▸ **What you are asked to do**
Your task is to copy all of the data exactly.

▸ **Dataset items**
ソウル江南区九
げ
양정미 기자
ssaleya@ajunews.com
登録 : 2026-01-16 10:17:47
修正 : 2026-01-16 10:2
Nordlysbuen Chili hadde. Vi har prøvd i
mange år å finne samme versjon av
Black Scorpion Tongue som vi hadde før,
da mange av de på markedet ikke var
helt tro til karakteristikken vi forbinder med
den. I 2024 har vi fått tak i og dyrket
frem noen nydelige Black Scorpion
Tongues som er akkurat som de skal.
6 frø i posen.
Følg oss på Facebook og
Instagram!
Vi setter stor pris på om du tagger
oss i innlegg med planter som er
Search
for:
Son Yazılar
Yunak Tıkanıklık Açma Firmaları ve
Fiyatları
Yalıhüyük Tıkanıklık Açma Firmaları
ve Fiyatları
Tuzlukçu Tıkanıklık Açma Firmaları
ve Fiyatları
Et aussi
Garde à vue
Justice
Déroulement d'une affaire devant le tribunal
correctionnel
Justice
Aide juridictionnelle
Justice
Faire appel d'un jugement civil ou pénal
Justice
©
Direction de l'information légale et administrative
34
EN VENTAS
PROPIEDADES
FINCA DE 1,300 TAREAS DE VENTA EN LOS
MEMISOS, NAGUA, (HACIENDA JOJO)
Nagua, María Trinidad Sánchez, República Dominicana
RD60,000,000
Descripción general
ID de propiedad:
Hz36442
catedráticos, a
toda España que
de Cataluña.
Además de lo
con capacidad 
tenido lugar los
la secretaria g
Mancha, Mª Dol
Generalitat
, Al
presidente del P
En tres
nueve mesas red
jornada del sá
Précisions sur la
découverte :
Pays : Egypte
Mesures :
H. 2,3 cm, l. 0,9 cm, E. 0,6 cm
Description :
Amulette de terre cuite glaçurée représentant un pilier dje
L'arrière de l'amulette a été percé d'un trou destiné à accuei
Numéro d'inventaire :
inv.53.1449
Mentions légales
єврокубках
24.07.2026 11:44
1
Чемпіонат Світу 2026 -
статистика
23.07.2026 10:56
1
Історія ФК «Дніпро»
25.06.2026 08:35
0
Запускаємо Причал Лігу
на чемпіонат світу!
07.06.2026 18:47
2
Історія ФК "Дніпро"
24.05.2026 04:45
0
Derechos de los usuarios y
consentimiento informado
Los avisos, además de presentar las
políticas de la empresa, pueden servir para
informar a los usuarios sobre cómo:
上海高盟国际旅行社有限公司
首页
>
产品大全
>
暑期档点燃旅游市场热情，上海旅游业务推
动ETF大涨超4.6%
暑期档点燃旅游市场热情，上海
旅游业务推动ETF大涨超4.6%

▸ **Written solution**
ソウル江南区九
げ
양정미 기자
ssaleya@ajunews.com
登録 : 2026-01-16 10:17:47
修正 : 2026-01-16 10:2
Nordlysbuen Chili hadde. Vi har prøvd i
mange år å finne samme versjon av
Black Scorpion Tongue som vi hadde før,
da mange av de på markedet ikke var
helt tro til karakteristikken vi forbinder med
den. I 2024 har vi fått tak i og dyrket
frem noen nydelige Black Scorpion
Tongues som er akkurat som de skal.
6 frø i posen.
Følg oss på Facebook og
Instagram!
Vi setter stor pris på om du tagger
oss i innlegg med planter som er
Search
for:
Son Yazılar
Yunak Tıkanıklık Açma Firmaları ve
Fiyatları
Yalıhüyük Tıkanıklık Açma Firmaları
ve Fiyatları
Tuzlukçu Tıkanıklık Açma Firmaları
ve Fiyatları
Et aussi
Garde à vue
Justice
Déroulement d'une affaire devant le tribunal
correctionnel
Justice
Aide juridictionnelle
Justice
Faire appel d'un jugement civil ou pénal
Justice
©
Direction de l'information légale et administrative
34
EN VENTAS
PROPIEDADES
FINCA DE 1,300 TAREAS DE VENTA EN LOS
MEMISOS, NAGUA, (HACIENDA JOJO)
Nagua, María Trinidad Sánchez, República Dominicana
RD60,000,000
Descripción general
ID de propiedad:
Hz36442
catedráticos, a
toda España que
de Cataluña.
Además de lo
con capacidad 
tenido lugar los
la secretaria g
Mancha, Mª Dol
Generalitat
, Al
presidente del P
En tres
nueve mesas red
jornada del sá
Précisions sur la
découverte :
Pays : Egypte
Mesures :
H. 2,3 cm, l. 0,9 cm, E. 0,6 cm
Description :
Amulette de terre cuite glaçurée représentant un pilier dje
L'arrière de l'amulette a été percé d'un trou destiné à accuei
Numéro d'inventaire :
inv.53.1449
Mentions légales
єврокубках
24.07.2026 11:44
1
Чемпіонат Світу 2026 -
статистика
23.07.2026 10:56
1
Історія ФК «Дніпро»
25.06.2026 08:35
0
Запускаємо Причал Лігу
на чемпіонат світу!
07.06.2026 18:47
2
Історія ФК "Дніпро"
24.05.2026 04:45
0
Derechos de los usuarios y
consentimiento informado
Los avisos, además de presentar las
políticas de la empresa, pueden servir para
informar a los usuarios sobre cómo:
上海高盟国际旅行社有限公司
首页
>
产品大全
>
暑期档点燃旅游市场热情，上海旅游业务推
动ETF大涨超4.6%
暑期档点燃旅游市场热情，上海
旅游业务推动ETF大涨超4.6%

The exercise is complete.